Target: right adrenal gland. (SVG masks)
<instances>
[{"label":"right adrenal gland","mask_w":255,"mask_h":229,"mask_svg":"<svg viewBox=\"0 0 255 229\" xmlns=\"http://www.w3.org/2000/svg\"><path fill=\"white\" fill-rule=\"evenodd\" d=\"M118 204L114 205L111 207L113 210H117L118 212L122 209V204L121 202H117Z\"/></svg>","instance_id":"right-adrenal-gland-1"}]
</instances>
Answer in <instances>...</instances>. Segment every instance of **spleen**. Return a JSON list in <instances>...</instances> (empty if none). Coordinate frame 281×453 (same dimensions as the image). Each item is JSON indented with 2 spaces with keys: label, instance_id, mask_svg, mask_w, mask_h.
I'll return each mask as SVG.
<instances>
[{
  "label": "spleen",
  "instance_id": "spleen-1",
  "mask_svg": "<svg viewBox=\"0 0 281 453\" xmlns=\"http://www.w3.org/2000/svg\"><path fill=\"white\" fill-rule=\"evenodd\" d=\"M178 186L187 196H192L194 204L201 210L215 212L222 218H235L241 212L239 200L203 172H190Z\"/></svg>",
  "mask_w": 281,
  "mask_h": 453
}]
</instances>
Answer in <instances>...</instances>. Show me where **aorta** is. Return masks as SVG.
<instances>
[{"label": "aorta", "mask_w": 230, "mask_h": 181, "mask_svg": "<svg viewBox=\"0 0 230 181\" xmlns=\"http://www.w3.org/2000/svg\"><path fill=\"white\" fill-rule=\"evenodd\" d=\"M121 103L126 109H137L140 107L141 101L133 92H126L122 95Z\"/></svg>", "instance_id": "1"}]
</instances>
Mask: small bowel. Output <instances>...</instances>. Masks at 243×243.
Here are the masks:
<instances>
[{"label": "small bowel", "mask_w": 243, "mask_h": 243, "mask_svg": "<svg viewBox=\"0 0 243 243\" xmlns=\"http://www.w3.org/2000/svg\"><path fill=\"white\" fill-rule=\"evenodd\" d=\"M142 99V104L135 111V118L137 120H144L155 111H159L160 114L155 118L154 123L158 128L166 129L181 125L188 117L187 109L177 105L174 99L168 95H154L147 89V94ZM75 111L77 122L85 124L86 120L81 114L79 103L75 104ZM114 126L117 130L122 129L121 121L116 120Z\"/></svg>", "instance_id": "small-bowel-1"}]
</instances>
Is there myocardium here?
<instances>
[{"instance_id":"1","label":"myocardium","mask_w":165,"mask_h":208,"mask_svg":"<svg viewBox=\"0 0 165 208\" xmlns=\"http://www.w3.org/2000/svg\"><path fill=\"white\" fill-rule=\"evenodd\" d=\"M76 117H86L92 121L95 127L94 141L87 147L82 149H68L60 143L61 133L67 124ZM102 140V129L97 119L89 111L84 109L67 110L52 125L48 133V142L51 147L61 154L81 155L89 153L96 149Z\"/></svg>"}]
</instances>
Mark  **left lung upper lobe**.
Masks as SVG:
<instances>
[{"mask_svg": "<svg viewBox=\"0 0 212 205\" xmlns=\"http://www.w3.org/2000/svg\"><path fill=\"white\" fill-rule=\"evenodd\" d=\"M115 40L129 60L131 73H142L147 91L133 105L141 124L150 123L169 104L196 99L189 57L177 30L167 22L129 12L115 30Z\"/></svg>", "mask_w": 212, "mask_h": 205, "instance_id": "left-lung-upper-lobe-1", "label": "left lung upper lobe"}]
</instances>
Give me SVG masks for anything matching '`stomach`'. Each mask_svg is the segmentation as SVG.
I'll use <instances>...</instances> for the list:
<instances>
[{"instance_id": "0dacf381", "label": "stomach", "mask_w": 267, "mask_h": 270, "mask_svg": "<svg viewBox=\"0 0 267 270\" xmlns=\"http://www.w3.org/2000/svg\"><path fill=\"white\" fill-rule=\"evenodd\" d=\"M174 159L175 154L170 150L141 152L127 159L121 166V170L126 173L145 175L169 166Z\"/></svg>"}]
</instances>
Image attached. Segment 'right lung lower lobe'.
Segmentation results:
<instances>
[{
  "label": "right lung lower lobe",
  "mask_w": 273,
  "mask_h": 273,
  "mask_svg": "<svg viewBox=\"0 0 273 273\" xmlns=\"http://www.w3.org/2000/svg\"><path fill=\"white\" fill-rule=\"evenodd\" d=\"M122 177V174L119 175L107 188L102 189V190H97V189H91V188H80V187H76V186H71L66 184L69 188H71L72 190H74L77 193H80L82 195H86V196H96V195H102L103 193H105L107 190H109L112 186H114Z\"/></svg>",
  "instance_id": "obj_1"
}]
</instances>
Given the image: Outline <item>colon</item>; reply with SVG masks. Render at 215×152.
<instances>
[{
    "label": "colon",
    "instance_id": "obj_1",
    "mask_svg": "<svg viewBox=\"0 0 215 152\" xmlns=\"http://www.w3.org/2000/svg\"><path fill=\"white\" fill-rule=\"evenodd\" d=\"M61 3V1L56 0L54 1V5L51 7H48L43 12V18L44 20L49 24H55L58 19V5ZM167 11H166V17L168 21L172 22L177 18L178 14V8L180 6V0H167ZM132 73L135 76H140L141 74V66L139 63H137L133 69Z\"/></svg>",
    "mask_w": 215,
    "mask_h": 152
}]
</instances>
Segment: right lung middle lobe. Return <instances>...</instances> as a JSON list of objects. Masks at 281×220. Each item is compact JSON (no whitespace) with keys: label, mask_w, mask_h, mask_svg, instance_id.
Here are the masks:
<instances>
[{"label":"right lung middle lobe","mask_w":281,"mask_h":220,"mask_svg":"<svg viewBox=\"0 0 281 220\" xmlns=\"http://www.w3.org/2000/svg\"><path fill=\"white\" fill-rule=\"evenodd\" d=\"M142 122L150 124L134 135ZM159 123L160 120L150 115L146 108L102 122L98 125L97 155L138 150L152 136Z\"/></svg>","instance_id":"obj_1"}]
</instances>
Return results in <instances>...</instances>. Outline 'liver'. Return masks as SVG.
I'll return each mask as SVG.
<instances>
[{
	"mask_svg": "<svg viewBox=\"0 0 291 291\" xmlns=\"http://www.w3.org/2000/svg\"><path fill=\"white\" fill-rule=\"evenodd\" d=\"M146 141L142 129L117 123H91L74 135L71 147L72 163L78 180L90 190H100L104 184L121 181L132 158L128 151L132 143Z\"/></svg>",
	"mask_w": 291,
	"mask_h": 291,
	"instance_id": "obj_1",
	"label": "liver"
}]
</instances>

ACTION ITEM ▸
The entries above need to be transcribed with no differences at all.

ANSWER BOX ▸
Target: right adrenal gland. (SVG masks)
<instances>
[{"label":"right adrenal gland","mask_w":255,"mask_h":229,"mask_svg":"<svg viewBox=\"0 0 255 229\" xmlns=\"http://www.w3.org/2000/svg\"><path fill=\"white\" fill-rule=\"evenodd\" d=\"M118 204L114 205L111 207L113 210H117L118 212L122 209V204L121 202H117Z\"/></svg>","instance_id":"right-adrenal-gland-1"}]
</instances>
Answer in <instances>...</instances>. Segment every instance of **spleen**. Return a JSON list in <instances>...</instances> (empty if none). Coordinate frame 281×453 (same dimensions as the image). Each item is JSON indented with 2 spaces with keys: label, instance_id, mask_svg, mask_w, mask_h.
I'll return each mask as SVG.
<instances>
[{
  "label": "spleen",
  "instance_id": "spleen-1",
  "mask_svg": "<svg viewBox=\"0 0 281 453\" xmlns=\"http://www.w3.org/2000/svg\"><path fill=\"white\" fill-rule=\"evenodd\" d=\"M178 186L187 196H192L194 204L201 210L215 212L222 218H235L241 212L239 200L203 172H190Z\"/></svg>",
  "mask_w": 281,
  "mask_h": 453
}]
</instances>
Answer in <instances>...</instances>. Show me where **aorta** is. Return masks as SVG.
<instances>
[{"label": "aorta", "mask_w": 230, "mask_h": 181, "mask_svg": "<svg viewBox=\"0 0 230 181\" xmlns=\"http://www.w3.org/2000/svg\"><path fill=\"white\" fill-rule=\"evenodd\" d=\"M121 103L126 109H137L140 107L141 101L133 92H126L122 95Z\"/></svg>", "instance_id": "1"}]
</instances>
Mask: small bowel. Output <instances>...</instances>. Masks at 243×243.
Here are the masks:
<instances>
[{"label": "small bowel", "mask_w": 243, "mask_h": 243, "mask_svg": "<svg viewBox=\"0 0 243 243\" xmlns=\"http://www.w3.org/2000/svg\"><path fill=\"white\" fill-rule=\"evenodd\" d=\"M142 99V104L135 111V118L137 120H144L155 111H159L160 114L155 118L154 123L158 128L166 129L181 125L188 117L187 109L177 105L174 99L168 95H154L147 89V94ZM75 111L77 122L85 124L86 120L81 114L79 103L75 104ZM114 126L117 130L122 129L121 121L116 120Z\"/></svg>", "instance_id": "small-bowel-1"}]
</instances>
Is there myocardium here?
<instances>
[{"instance_id":"1","label":"myocardium","mask_w":165,"mask_h":208,"mask_svg":"<svg viewBox=\"0 0 165 208\" xmlns=\"http://www.w3.org/2000/svg\"><path fill=\"white\" fill-rule=\"evenodd\" d=\"M76 117H86L92 121L95 127L94 141L87 147L82 149H68L60 143L61 133L67 124ZM102 140V129L97 119L89 111L84 109L67 110L52 125L48 133V142L51 147L61 154L81 155L89 153L96 149Z\"/></svg>"}]
</instances>
Mark  **left lung upper lobe**.
Masks as SVG:
<instances>
[{"mask_svg": "<svg viewBox=\"0 0 212 205\" xmlns=\"http://www.w3.org/2000/svg\"><path fill=\"white\" fill-rule=\"evenodd\" d=\"M115 40L129 60L131 73H142L147 91L133 105L141 124L150 123L169 104L196 99L189 57L177 30L167 22L129 12L115 30Z\"/></svg>", "mask_w": 212, "mask_h": 205, "instance_id": "left-lung-upper-lobe-1", "label": "left lung upper lobe"}]
</instances>
Give me SVG masks for anything matching '`stomach`'. Each mask_svg is the segmentation as SVG.
I'll use <instances>...</instances> for the list:
<instances>
[{"instance_id": "0dacf381", "label": "stomach", "mask_w": 267, "mask_h": 270, "mask_svg": "<svg viewBox=\"0 0 267 270\" xmlns=\"http://www.w3.org/2000/svg\"><path fill=\"white\" fill-rule=\"evenodd\" d=\"M174 159L175 154L170 150L141 152L127 159L121 166V170L126 173L145 175L169 166Z\"/></svg>"}]
</instances>
Image attached. Segment 'right lung lower lobe'.
Segmentation results:
<instances>
[{
  "label": "right lung lower lobe",
  "mask_w": 273,
  "mask_h": 273,
  "mask_svg": "<svg viewBox=\"0 0 273 273\" xmlns=\"http://www.w3.org/2000/svg\"><path fill=\"white\" fill-rule=\"evenodd\" d=\"M122 177V174L119 175L107 188L102 189V190H97V189H91V188H80V187H76V186H71L66 184L69 188H71L72 190H74L77 193H80L82 195H86V196H96V195H102L103 193H105L107 190H109L112 186H114Z\"/></svg>",
  "instance_id": "obj_1"
}]
</instances>
Given the image: Outline <item>colon</item>; reply with SVG masks. Render at 215×152.
<instances>
[{
    "label": "colon",
    "instance_id": "obj_1",
    "mask_svg": "<svg viewBox=\"0 0 215 152\" xmlns=\"http://www.w3.org/2000/svg\"><path fill=\"white\" fill-rule=\"evenodd\" d=\"M61 3V1L56 0L54 1V5L51 7H48L43 12V18L44 20L49 24H55L58 19V5ZM167 11H166V17L168 21L172 22L177 18L178 14V8L180 6V0H167ZM132 73L135 76H140L141 74V66L139 63H137L133 69Z\"/></svg>",
    "mask_w": 215,
    "mask_h": 152
}]
</instances>
Segment: right lung middle lobe. Return <instances>...</instances> as a JSON list of objects. Masks at 281×220. Each item is compact JSON (no whitespace) with keys: label, mask_w, mask_h, mask_svg, instance_id.
Here are the masks:
<instances>
[{"label":"right lung middle lobe","mask_w":281,"mask_h":220,"mask_svg":"<svg viewBox=\"0 0 281 220\" xmlns=\"http://www.w3.org/2000/svg\"><path fill=\"white\" fill-rule=\"evenodd\" d=\"M142 122L150 124L134 135ZM159 123L160 120L150 115L146 108L102 122L98 125L97 155L138 150L152 136Z\"/></svg>","instance_id":"obj_1"}]
</instances>
Return results in <instances>...</instances>. Outline 'liver'. Return masks as SVG.
I'll return each mask as SVG.
<instances>
[{
	"mask_svg": "<svg viewBox=\"0 0 291 291\" xmlns=\"http://www.w3.org/2000/svg\"><path fill=\"white\" fill-rule=\"evenodd\" d=\"M146 141L142 129L117 123H91L74 135L71 147L72 163L78 180L90 190H100L104 184L121 181L132 158L128 151L132 143Z\"/></svg>",
	"mask_w": 291,
	"mask_h": 291,
	"instance_id": "obj_1",
	"label": "liver"
}]
</instances>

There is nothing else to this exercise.